#x^6+1=(x^4-x^2+1)(x^2+1)#
How did I find this? First of all, substitute #x^2 = y# to get #y^3 + 1#.
Notice that #y = -1# is a solution of #y^3+1 = 0#, so #(y+1)# is a factor.
We can easily derive #y^3+1=(y^2-y+1)(y+1)#, noticing the way that the intermediate terms cancel out when you multiply this out.
Substituting #y = x^2# back in, we get:
#x^6+1=(x^4-x^2+1)(x^2+1)#
How do we know this factorization is complete?
There is no linear factor, because #x^6+1# is always > 0 (for real values of #x#).
How about quadratic factors?
Suppose #x^4-x^2+1=(x^2+ax+b)(x^2+cx+d)#.

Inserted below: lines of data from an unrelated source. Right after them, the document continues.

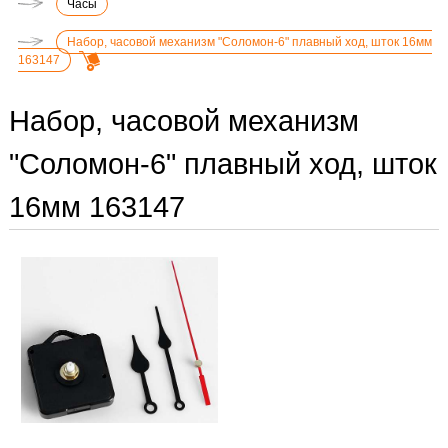
Часы
Набор, часовой механизм "Соломон-6" плавный ход, шток 16мм
163147
Набор, часовой механизм
"Соломон-6" плавный ход, шток
16мм 163147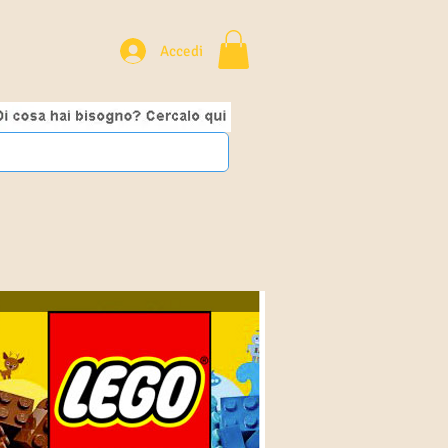
Accedi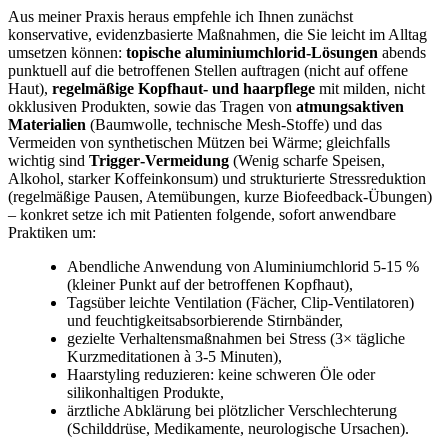
Aus meiner Praxis heraus empfehle ich Ihnen zunächst
konservative, evidenzbasierte Maßnahmen, die Sie⁢ leicht im Alltag
umsetzen können:
topische aluminiumchlorid‑Lösungen
abends
punktuell auf die betroffenen Stellen auftragen (nicht auf offene
Haut),
regelmäßige ​Kopfhaut‑ und haarpflege
mit milden, nicht
okklusiven Produkten,​ sowie das Tragen von⁣
atmungsaktiven‌
Materialien
(Baumwolle,⁢ technische Mesh‑Stoffe) und das
Vermeiden von‌ synthetischen Mützen bei Wärme; gleichfalls
wichtig sind
Trigger‑Vermeidung
(Wenig scharfe Speisen,
Alkohol, starker Koffeinkonsum) und strukturierte Stressreduktion‍
(regelmäßige Pausen, Atemübungen, kurze​ Biofeedback‑Übungen)
– konkret setze ich mit Patienten folgende, sofort anwendbare
Praktiken um:
Abendliche Anwendung von Aluminiumchlorid ⁣5-15 %
(kleiner Punkt auf der betroffenen Kopfhaut),
Tagsüber leichte Ventilation (Fächer,⁤ Clip‑Ventilatoren)
‍und feuchtigkeitsabsorbierende Stirnbänder,
gezielte Verhaltensmaßnahmen‌ bei Stress (3× tägliche
Kurzmeditationen à 3-5⁢ Minuten),
Haarstyling reduzieren: keine schweren Öle oder
silikonhaltigen Produkte,
ärztliche Abklärung bei plötzlicher Verschlechterung
(Schilddrüse, Medikamente, ⁤neurologische Ursachen).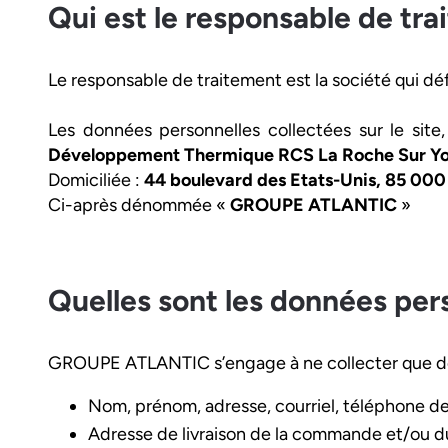
Qui est le responsable de tr
Le responsable de traitement est la société qui dé
Les données personnelles collectées sur le site
Développement Thermique RCS La Roche Sur Yo
Domiciliée :
44 boulevard des Etats-Unis, 85 00
Ci-après dénommée «
GROUPE ATLANTIC
»
Quelles sont les données per
GROUPE ATLANTIC s’engage à ne collecter que des d
Nom, prénom, adresse, courriel, téléphone de 
Adresse de livraison de la commande et/ou du c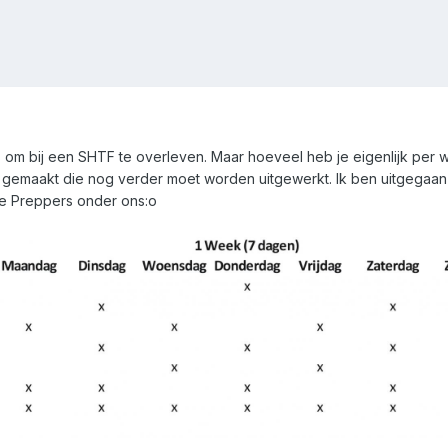
om bij een SHTF te overleven. Maar hoeveel heb je eigenlijk per 
st gemaakt die nog verder moet worden uitgewerkt. Ik ben uitgegaan
e Preppers onder ons:o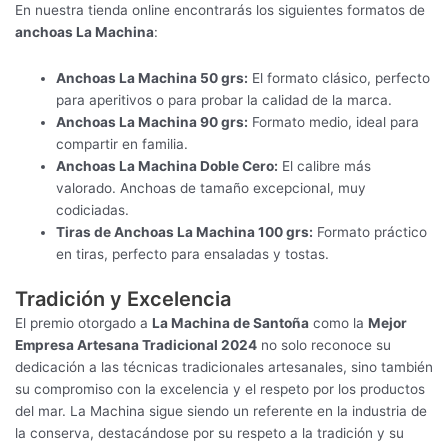
En nuestra tienda online encontrarás los siguientes formatos de
anchoas La Machina
:
Anchoas La Machina 50 grs:
El formato clásico, perfecto
para aperitivos o para probar la calidad de la marca.
Anchoas La Machina 90 grs:
Formato medio, ideal para
compartir en familia.
Anchoas La Machina Doble Cero:
El calibre más
valorado. Anchoas de tamaño excepcional, muy
codiciadas.
Tiras de Anchoas La Machina 100 grs:
Formato práctico
en tiras, perfecto para ensaladas y tostas.
Tradición y Excelencia
El premio otorgado a
La Machina de Santoña
como la
Mejor
Empresa Artesana Tradicional 2024
no solo reconoce su
dedicación a las técnicas tradicionales artesanales, sino también
su compromiso con la excelencia y el respeto por los productos
del mar. La Machina sigue siendo un referente en la industria de
la conserva, destacándose por su respeto a la tradición y su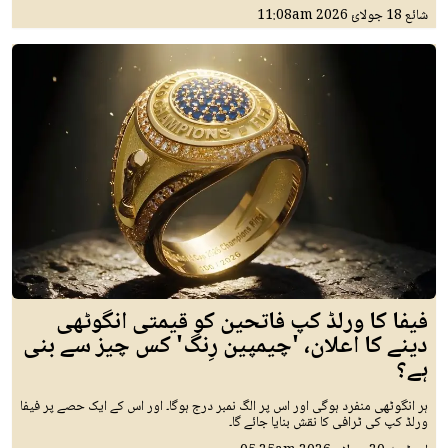
شائع
18 جولائ 2026
11:08am
فیفا کا ورلڈ کپ فاتحین کو قیمتی انگوٹھی
دینے کا اعلان، 'چیمپین رِنگ' کس چیز سے بنی
ہے؟
ہر انگوٹھی منفرد ہوگی اور اس پر الگ نمبر درج ہوگا۔ اور اس کے ایک حصے پر فیفا
ورلڈ کپ کی ٹرافی کا نقش بنایا جائے گا۔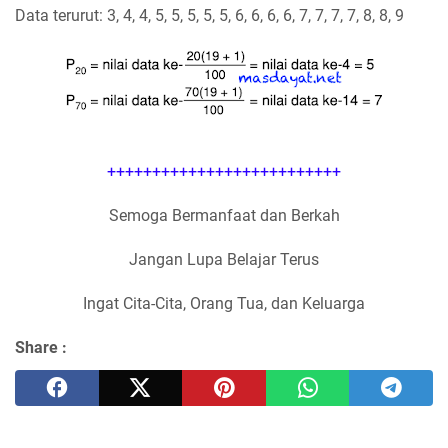
Data terurut: 3, 4, 4, 5, 5, 5, 5, 5, 6, 6, 6, 6, 7, 7, 7, 7, 8, 8, 9
++++++++++++++++++++++++++
Semoga Bermanfaat dan Berkah
Jangan Lupa Belajar Terus
Ingat Cita-Cita, Orang Tua, dan Keluarga
Share :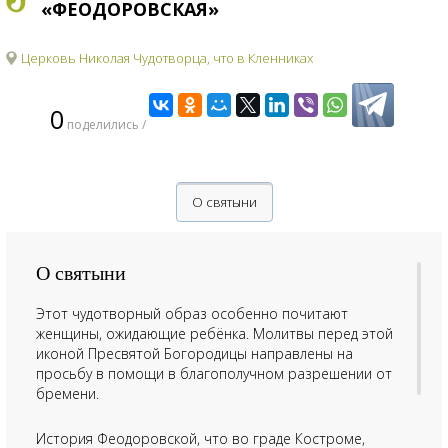
«ФЕОДОРОВСКАЯ»
Церковь Николая Чудотворца, что в Кленниках
0
поделились /
О святыни
О святыни
Этот чудотворный образ особенно почитают
женщины, ожидающие ребёнка. Молитвы перед этой
иконой Пресвятой Богородицы направлены на
просьбу в помощи в благополучном разрешении от
бремени.
История Феодоровской, что во граде Костроме,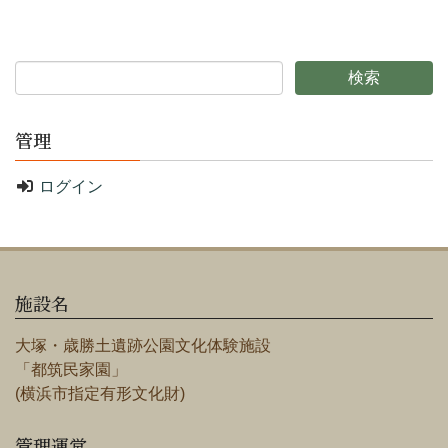
管理
ログイン
施設名
大塚・歳勝土遺跡公園文化体験施設
「都筑民家園」
(横浜市指定有形文化財)
管理運営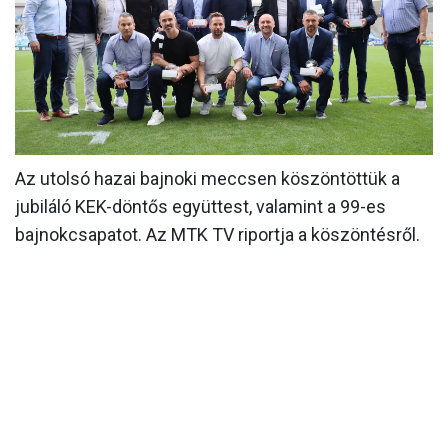
MÉRKŐZÉSEK
KLUB
GALÉRIA
SZURKOLÓI ÉLMÉNYEK
Az utolsó hazai bajnoki meccsen köszöntöttük a
AKKREDITÁCIÓ
jubiláló KEK-döntős együttest, valamint a 99-es
bajnokcsapatot. Az MTK TV riportja a köszöntésről.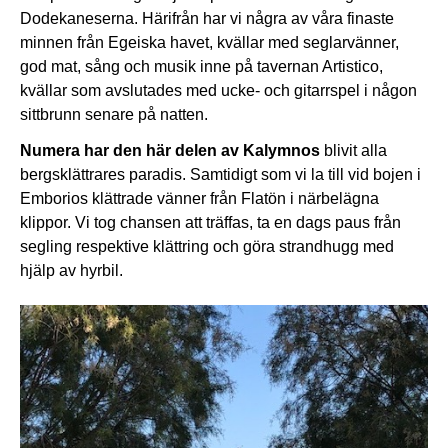
Dodekaneserna. Härifrån har vi några av våra finaste
minnen från Egeiska havet, kvällar med seglarvänner,
god mat, sång och musik inne på tavernan Artistico,
kvällar som avslutades med ucke- och gitarrspel i någon
sittbrunn senare på natten.
Numera har den här delen av Kalymnos
blivit alla
bergsklättrares paradis. Samtidigt som vi la till vid bojen i
Emborios klättrade vänner från Flatön i närbelägna
klippor. Vi tog chansen att träffas, ta en dags paus från
segling respektive klättring och göra strandhugg med
hjälp av hyrbil.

Looking at the coefficient of #x^3#, we get #a+c = 0#, so #c = -a#:
... #=(x^2+ax+b)(x^2-ax+d)#
The constant term gives us that #bd = 1# so #b = d = 1# or #b = d = -1#.
The coefficient of #x^2# gives us #a^2-(b+d)=1#. Hence #a^2 = 3# or #a^2 = -1#. Neither have integer solutions.